This guide covers running Dynamo **using the CLI on your local machine or VM**.
**Looking to deploy on Kubernetes instead?**
See the [Kubernetes Installation Guide](/dynamo/v-0-9-0/kubernetes-deployment/deployment-guide/detailed-installation-guide)

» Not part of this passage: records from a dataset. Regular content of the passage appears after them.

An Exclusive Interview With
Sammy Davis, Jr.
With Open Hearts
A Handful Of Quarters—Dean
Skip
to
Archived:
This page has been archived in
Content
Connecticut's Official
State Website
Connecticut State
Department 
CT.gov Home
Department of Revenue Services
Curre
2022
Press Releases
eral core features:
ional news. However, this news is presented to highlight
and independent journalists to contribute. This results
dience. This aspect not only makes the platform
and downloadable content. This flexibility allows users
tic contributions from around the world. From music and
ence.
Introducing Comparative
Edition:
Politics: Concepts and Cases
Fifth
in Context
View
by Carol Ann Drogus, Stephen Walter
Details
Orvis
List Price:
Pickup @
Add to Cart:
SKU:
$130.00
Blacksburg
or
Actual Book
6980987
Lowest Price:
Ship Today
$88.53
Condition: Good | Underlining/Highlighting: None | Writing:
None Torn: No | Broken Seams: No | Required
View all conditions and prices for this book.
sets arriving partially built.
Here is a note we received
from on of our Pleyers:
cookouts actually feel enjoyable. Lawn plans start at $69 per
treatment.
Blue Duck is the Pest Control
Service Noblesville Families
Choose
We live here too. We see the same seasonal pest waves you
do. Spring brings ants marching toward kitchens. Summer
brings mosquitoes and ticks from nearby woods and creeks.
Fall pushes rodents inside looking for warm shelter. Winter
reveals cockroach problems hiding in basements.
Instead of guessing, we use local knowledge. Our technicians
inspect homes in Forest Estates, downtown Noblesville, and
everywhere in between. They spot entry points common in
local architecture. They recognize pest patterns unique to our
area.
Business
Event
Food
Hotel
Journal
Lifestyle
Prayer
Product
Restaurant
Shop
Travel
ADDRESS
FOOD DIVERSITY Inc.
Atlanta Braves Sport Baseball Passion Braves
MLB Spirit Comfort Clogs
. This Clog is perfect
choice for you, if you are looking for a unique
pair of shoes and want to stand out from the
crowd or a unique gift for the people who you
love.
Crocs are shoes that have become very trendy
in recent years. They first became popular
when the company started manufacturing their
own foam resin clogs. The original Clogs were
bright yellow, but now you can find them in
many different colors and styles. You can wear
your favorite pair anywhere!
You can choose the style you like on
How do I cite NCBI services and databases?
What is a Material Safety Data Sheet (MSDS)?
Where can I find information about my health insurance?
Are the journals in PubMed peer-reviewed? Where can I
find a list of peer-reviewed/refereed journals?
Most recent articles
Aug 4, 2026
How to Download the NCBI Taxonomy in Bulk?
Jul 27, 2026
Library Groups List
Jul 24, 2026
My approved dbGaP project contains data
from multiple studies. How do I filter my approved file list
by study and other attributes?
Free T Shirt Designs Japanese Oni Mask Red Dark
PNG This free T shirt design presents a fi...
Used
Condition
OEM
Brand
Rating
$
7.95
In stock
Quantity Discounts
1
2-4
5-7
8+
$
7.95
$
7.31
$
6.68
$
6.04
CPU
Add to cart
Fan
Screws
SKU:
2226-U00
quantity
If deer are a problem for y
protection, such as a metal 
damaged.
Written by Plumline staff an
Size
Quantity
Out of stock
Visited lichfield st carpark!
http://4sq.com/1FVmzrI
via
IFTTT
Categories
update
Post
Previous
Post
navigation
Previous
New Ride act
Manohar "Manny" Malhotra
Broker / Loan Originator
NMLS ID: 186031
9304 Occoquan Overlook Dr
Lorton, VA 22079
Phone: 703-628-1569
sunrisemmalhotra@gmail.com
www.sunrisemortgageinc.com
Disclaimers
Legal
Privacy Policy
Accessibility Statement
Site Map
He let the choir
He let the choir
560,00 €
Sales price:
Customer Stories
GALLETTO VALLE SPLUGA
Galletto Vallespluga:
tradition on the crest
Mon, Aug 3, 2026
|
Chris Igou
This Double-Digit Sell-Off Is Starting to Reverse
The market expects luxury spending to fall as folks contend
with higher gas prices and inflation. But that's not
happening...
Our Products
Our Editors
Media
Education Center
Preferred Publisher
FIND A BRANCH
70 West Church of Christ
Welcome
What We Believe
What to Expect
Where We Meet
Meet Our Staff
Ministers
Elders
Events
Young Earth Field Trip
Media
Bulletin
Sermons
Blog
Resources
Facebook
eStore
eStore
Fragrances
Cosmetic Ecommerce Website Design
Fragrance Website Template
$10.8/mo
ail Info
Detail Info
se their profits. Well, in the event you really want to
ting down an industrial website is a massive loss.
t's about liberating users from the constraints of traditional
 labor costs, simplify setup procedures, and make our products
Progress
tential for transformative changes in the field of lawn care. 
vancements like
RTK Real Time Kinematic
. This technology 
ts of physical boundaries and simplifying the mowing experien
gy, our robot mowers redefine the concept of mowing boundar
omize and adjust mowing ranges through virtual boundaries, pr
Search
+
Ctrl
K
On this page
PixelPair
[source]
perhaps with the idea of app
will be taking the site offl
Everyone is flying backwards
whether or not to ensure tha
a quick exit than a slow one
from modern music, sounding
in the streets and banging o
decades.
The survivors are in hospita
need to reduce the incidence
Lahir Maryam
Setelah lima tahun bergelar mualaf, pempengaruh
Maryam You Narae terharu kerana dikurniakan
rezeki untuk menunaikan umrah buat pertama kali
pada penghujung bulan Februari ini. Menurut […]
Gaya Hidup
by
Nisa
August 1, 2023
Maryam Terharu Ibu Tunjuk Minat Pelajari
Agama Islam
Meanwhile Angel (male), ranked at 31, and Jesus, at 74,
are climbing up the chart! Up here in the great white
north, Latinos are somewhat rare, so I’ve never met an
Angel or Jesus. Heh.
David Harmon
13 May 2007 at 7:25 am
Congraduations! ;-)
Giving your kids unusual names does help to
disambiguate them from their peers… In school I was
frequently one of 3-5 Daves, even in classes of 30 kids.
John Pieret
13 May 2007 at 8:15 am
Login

and [Kubernetes Quickstart](/dynamo/v-0-9-0/kubernetes-deployment/deployment-guide) for cluster deployments.
## Install Dynamo
**Option A: Containers (Recommended)**
Containers have all dependencies pre-installed. No setup required.
```bash
# SGLang
docker run --gpus all --network host --rm -it nvcr.io/nvidia/ai-dynamo/sglang-runtime:0.9.0
# TensorRT-LLM
docker run --gpus all --network host --rm -it nvcr.io/nvidia/ai-dynamo/tensorrtllm-runtime:0.9.0
# vLLM
docker run --gpus all --network host --rm -it nvcr.io/nvidia/ai-dynamo/vllm-runtime:0.9.0
```
To run frontend and worker in the same container, either:
- Run processes in background with `&` (see Run Dynamo section below), or
- Open a second terminal and use `docker exec -it bash`
See [Release Artifacts](/dynamo/v-0-9-0/getting-started/release-artifacts#container-images) for available
versions and backend guides for run instructions: [SGLang](/dynamo/v-0-9-0/components/backends/sg-lang) |
[TensorRT-LLM](/dynamo/v-0-9-0/components/backends/tensor-rt-llm) | [vLLM](/dynamo/v-0-9-0/components/backends/v-llm)
**Option B: Install from PyPI**
```bash
# Install uv (recommended Python package manager)
curl -LsSf https://astral.sh/uv/install.sh | sh
# Create virtual environment
uv venv venv
source venv/bin/activate
uv pip install pip
```
Install system dependencies and the Dynamo wheel for your chosen backend:
**SGLang**
```bash
sudo apt install python3-dev
uv pip install --prerelease=allow "ai-dynamo[sglang]"
```
For CUDA 13 (B300/GB300), the container is recommended. See
[SGLang install docs](https://docs.sglang.io/get_started/install.html) for details.
**TensorRT-LLM**
```bash
sudo apt install python3-dev
pip install torch==2.9.0 torchvision --index-url https://download.pytorch.org/whl/cu130
pip install --pre --extra-index-url https://pypi.nvidia.com "ai-dynamo[trtllm]"
```
TensorRT-LLM requires `pip` due to a transitive Git URL dependency that
`uv` doesn't resolve. We recommend using the TensorRT-LLM container for
broader compatibility. See the [TRT-LLM backend guide](/dynamo/v-0-9-0/components/backends/tensor-rt-llm)
for details.
**vLLM**
```bash
sudo apt install python3-dev libxcb1
uv pip install --prerelease=allow "ai-dynamo[vllm]"
```
## Run Dynamo
**(Optional)** Before running Dynamo, verify your system configuration:
`python3 deploy/sanity_check.py`
Start the frontend, then start a worker for your chosen backend.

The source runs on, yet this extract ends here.